■ What is expected
Below are several records. Retype exactly those lines running from the one with "清宮・万波のバットがビールになる！「そらと" through the one with "に、クラフトビールを堪能できる飲食施設「遠", end lines included, and no others.

■ Collected data entries
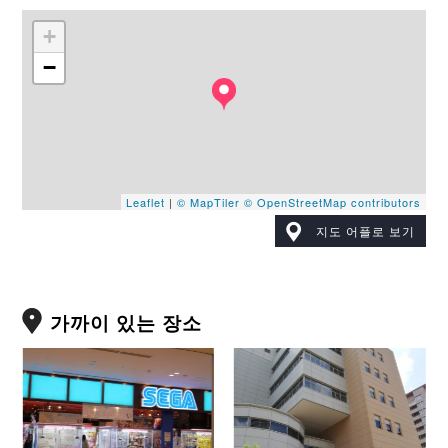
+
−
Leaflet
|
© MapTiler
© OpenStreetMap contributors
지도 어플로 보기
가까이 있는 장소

--

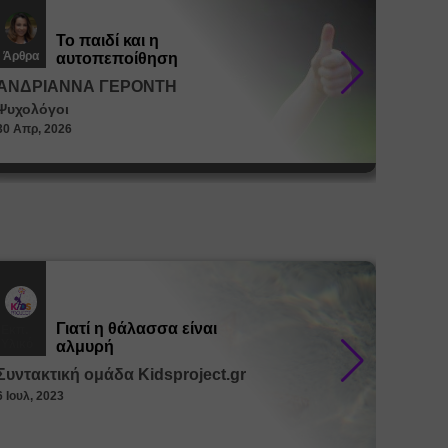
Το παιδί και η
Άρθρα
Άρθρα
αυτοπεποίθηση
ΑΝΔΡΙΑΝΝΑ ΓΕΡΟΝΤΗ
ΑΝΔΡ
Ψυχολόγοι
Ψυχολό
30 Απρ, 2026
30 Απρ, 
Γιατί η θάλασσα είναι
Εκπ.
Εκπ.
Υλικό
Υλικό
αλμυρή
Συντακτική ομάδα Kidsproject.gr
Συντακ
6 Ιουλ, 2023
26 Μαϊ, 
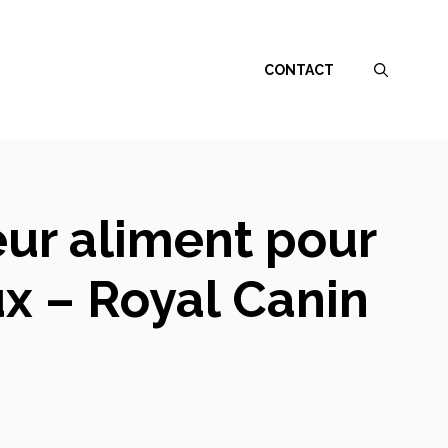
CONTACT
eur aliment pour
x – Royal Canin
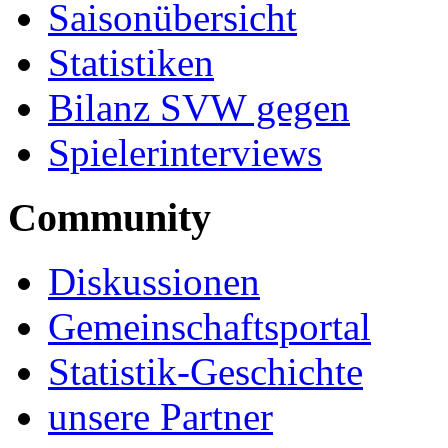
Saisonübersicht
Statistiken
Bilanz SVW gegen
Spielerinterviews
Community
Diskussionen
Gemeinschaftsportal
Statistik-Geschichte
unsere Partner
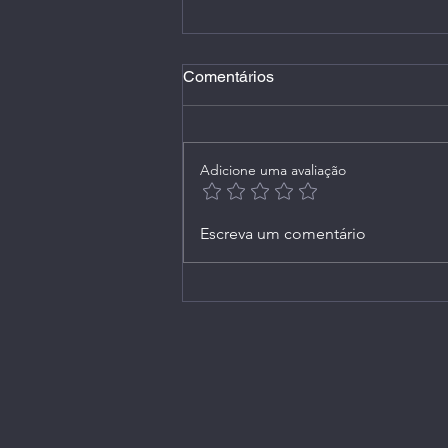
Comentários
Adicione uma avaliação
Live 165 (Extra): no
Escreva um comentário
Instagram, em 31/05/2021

---

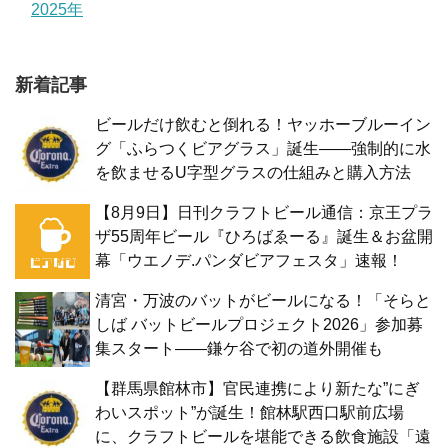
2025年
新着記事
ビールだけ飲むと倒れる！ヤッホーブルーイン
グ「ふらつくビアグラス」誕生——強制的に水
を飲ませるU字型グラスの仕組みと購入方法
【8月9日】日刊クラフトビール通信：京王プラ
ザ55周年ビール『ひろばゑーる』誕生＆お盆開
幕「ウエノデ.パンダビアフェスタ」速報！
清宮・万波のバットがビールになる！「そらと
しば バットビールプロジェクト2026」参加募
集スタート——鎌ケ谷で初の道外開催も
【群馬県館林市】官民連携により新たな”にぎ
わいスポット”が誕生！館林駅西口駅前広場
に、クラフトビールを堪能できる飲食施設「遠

■ Output below
清宮・万波のバットがビールになる！「そらと
しば バットビールプロジェクト2026」参加募
集スタート——鎌ケ谷で初の道外開催も
【群馬県館林市】官民連携により新たな”にぎ
わいスポット”が誕生！館林駅西口駅前広場
に、クラフトビールを堪能できる飲食施設「遠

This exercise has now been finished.